El arquitecto y defensor del patrimonio paisajístico gallego Carlos Fernández Coto estima que en toda la comunidad son más de 50.000 los proyectos de viviendas que se quedaron con forma de esos esqueletos constructivos que siguen en pie sin acabar o sin decisión administrativa o judicial que las aboque al derribo. «Me aseguran incluso que me he quedado corto en la estimación, pero es difícil dar una cifra exacta, pues no hay censos municipales ni autonómicos», apunta lamentando la ausencia de una herramienta que serviría para concienciar más de la existencia del problema que causan en Galicia. «Esto no es Levante, pero solo hay que cruzar el puente e ir a Asturias o pasar a Portugal y ver que en esos territorios el efecto de obras inacabadas es menor», ratifica Fernández Coto. 

Obras en un limbo legal

Ni la ley gallega de habitabilidad de 1992 ni la del suelo del 2016 han puesto coto a una circunstancia que ha dejado a miles de personas sin la vivienda que comenzaron a pagar y construcciones en el limbo legal al haber perdido la vigencia de la licencia municipal concedida. La reposición de la parcela a su estado original es aún más compleja que rematar las construcciones abandonadas. El desconocimiento sobre a quién notificar las advertencias legales o sanciones a las que haya lugar bloquean la solución en infinidad de casos al perderse el hilo de la propiedad en medio de sociedades compartidas, firmas quebradas y bancos con entramados complejos.

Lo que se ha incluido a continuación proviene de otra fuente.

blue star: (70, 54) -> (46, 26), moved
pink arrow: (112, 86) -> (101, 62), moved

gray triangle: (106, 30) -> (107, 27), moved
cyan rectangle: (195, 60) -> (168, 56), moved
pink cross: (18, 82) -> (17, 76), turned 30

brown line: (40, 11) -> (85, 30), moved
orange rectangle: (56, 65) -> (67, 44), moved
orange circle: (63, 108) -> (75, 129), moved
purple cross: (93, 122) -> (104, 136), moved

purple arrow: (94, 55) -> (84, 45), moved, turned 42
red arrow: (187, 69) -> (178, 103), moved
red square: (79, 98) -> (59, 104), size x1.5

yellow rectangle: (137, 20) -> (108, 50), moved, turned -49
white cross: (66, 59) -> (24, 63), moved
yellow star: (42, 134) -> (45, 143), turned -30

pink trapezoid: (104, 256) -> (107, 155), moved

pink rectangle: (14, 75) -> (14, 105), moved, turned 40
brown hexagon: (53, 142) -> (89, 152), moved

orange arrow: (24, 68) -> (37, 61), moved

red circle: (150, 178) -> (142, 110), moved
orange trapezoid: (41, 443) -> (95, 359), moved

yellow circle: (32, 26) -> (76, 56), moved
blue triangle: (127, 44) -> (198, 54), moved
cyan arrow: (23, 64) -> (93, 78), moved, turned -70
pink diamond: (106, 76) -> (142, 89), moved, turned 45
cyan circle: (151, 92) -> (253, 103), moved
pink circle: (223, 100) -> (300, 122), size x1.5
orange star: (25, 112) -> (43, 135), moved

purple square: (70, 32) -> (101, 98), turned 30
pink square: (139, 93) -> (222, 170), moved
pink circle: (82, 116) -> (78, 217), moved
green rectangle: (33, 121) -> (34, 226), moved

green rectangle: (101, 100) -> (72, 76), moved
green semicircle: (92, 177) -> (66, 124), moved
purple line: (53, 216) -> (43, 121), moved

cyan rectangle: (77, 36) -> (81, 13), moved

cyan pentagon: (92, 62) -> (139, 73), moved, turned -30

La Consellería de Medio Ambiente se está ofreciendo a los concellos para asumir las competencias de vigilancia y control de la legalidad urbanística que la Xunta solo puede ejercer directamente en los casos que detecte en suelo rústico sin licencia o de servidumbre. 

La costa, más afectada

Hasta ahora, la Axencia de Protección da Legalidade Urbanística (APLU) autonómica ejerce ese control en unos 60 concellos que le han cedido dicha competencia de vigilancia, pero suele coincidir con los enclaves de menos población y recursos económicos, y por tanto no son tampoco los más afectados por la proliferación de esqueletos sin terminar.

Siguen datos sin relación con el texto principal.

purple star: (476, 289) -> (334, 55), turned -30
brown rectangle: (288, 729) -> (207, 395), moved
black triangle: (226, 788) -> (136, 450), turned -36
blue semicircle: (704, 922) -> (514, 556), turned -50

«En Galicia la costa es la más afectada. Muchos pueblos no turísticos del litoral comenzaron a eclosionar y la gran demanda llevó a construir viviendas donde fuera, en muchos pueblos sin planeamiento e incluso sin respetar leyes como la de costas. Mucha gente construyó por encima de su límite económico y la crisis la pilló con el pie cambiado y sin liquidez para continuar con sus obras», argumenta sobre el porqué de tanta obra inacabada Benito Iglesias, presidente de la Federación Galega de Empresas Inmobiliarias.

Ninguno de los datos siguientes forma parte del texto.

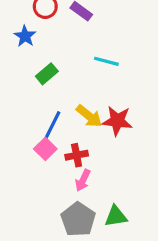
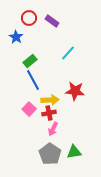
cyan line: (106, 61) -> (68, 53), turned -63
yellow arrow: (89, 116) -> (50, 100), moved, turned -42
blue line: (52, 127) -> (33, 80), moved, turned -55

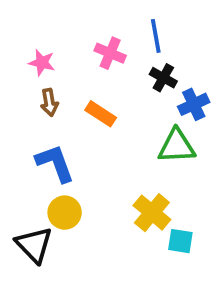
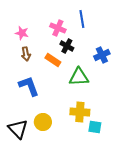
black cross: (163, 78) -> (67, 46), moved
green triangle: (177, 146) -> (79, 77), moved
yellow circle: (65, 213) -> (43, 122), moved
yellow cross: (152, 213) -> (80, 112), turned -36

Subraya la patronal del sector que resulta muy complejo actuar ante empresas quebradas y sin activos, a lo que añade que la Administración no suele forzar a la Sareb, la entidad que se hizo cargo de los inmuebles de los bancos rescatados, a activar las obras paradas.

Iglesias reclama mayor seguridad jurídica en materia de urbanismo «con normativas claras, agrupadas y legibles», para poder hacer frente a las construcciones que ni los ayuntamientos pueden derribar ni obligar a concluir.